Site 1075 (APC to 207.2 mbsf) is the deep-water site on the transect (at 3007 m). Sediments consist of greenish gray diatomaceous clay and nannofossil-bearing diatomaceous clay. Calcium carbonate contents generally are <2.5 wt%; thus, paleoclimatic reconstructions will have to rely largely on siliceous microfossils. Nevertheless, it should be possible to generate an oxygen-isotope stratigraphy, in combination with Site 1077. Sedimentation rates are 100 m/m.y. on average. We expected to find methane (CH4) clathrates at this site because of the high-productivity setting and the presence of a bottom-simulating reflector at 500 mbsf, as seen in high-resolution seismic profiles. The stability field for CH4 clathrates, given the temperature gradient of 45°C/km, would suggest a transition from ice to gas near that depth. However, we found no evidence for substantial clathrate abundance at this or any other Leg 175 site. (Such clathrates should have lowered chlorinity in interstitial waters upon melting.) Here and elsewhere in Leg 175 sites, gas was abundant. Consequently, small holes were drilled along the core liners to allow the gas to escape and to prevent the sediment from being pushed out the ends of the liners. About one-half of the gas was CH4; the other half, CO2.

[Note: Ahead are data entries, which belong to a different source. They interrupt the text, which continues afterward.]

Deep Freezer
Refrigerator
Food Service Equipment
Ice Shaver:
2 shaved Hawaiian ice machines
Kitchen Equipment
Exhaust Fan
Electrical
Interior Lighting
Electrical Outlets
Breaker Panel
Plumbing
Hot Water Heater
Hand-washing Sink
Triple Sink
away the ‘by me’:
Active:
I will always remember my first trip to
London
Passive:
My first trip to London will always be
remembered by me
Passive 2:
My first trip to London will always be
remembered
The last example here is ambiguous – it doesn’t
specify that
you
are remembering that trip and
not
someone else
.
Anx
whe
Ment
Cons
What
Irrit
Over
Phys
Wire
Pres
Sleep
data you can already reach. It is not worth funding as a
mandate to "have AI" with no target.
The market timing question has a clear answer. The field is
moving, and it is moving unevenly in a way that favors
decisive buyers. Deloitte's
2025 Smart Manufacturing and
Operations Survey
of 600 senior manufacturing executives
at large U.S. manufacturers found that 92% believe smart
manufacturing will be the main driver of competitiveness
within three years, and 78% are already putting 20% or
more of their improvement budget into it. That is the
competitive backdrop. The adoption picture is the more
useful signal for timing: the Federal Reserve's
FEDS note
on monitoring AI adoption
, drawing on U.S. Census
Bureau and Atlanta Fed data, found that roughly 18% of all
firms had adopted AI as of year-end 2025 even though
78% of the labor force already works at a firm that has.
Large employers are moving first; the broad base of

Site 1076 is the shallow-water site of the transect (at 1402 m). The record Congo River sedimentation (Fig. 17) was recovered from this site, and it will tie Congo River activity in with coastal upwelling and eastern tropical ocean dynamics. The changing ratio between direct river input and reworked shelf sediments will be of special interest when reconstructing terrigenous input. Sediments consist of organic carbon-rich olive-gray clay and greenish gray clay. Sedimentation rates vary between 50 and 210 m/m.y. The average concentration of total organic carbon (TOC) is 2.6 wt%, which is rather high for ocean margin areas. There is much evidence of reworked material.
Site 1077 is the intermediate site on the Congo transect (at 2394 m). Sediments are composed of greenish gray diatom-rich, diatom-bearing, nannofossil-bearing, and nannofossil-rich clay. Calcium carbonate values vary between 0.8 and 13.2 wt%. In parts of the section, preservation of calcareous fossils is excellent, as indicated by the presence of pteropods. Hole 1077A was logged (202-74 mbsf) with a limited suite of sensors to test for the presence of gas hydrate, for core-log integration, and to obtain proxy records for paleoclimatic change. The presence of Milankovitch-related cyclicity is apparent from comparison of logging records with standard isotope stratigraphies.

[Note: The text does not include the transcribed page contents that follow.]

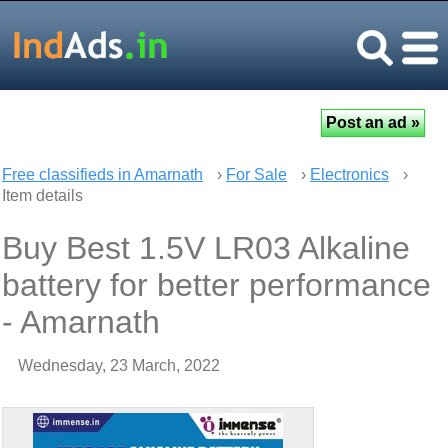
Free classifieds in Amarnath
›
For Sale
›
Electronics
›
Item details
Buy Best 1.5V LR03 Alkaline
battery for better performance
- Amarnath
Wednesday, 23 March, 2022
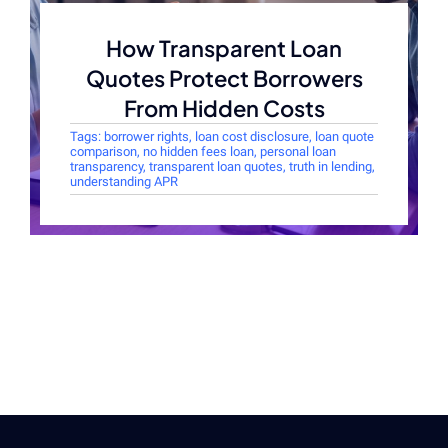
How Transparent Loan
Quotes Protect Borrowers
From Hidden Costs
Tags:
borrower rights
,
loan cost disclosure
,
loan quote
comparison
,
no hidden fees loan
,
personal loan
transparency
,
transparent loan quotes
,
truth in lending
,
understanding APR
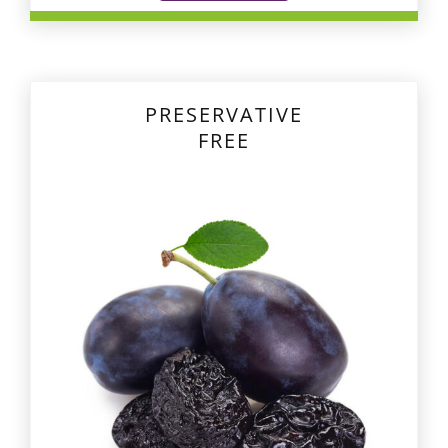
PRESERVATIVE
FREE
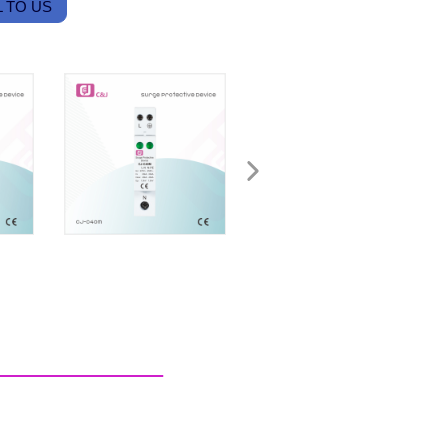
 TO US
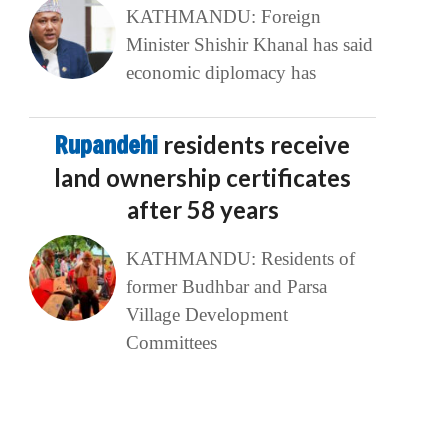
KATHMANDU: Foreign
Minister Shishir Khanal has said
economic diplomacy has
Rupandehi
residents receive
land ownership certificates
after 58 years
KATHMANDU: Residents of
former Budhbar and Parsa
Village Development
Committees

The MAB sites, off the Bight of Angola near 12°S, were drilled to provide information on "most nearly normal" margin sedimentation, being influenced neither by riverine input nor by sustained coastal upwelling activity. Productivity in this region is greatly influenced by variations in the Angola Dome; that is, oceanic upwelling (see Jansen et al., 1996; Fig. 18). Upwelling activity is seasonal, and productivity is not particularly high compared with adjacent regions (Schneider, 1991). This setting allows maximum expression of a pelagic signal in the regional high-productivity record.
Only two sites were occupied at relatively shallow depths (Site 1078 [438 m] and Site 1079 [749 m]) and with penetration limited to 200 and 120 m, respectively. Coring was by APC. Sediments consist of gray silty clay with varying amounts of nannofossils and foraminifers. In parts of the sections, extremely high sedimentation rates (as much as 600 m/m.y.) are present. Much of the material responsible for the high rates may be delivered by coastal erosion. Steep soft-rock cliffs near Lobito, seen during the visit to that port, bear witness to vigorous uplift and erosion along the coast.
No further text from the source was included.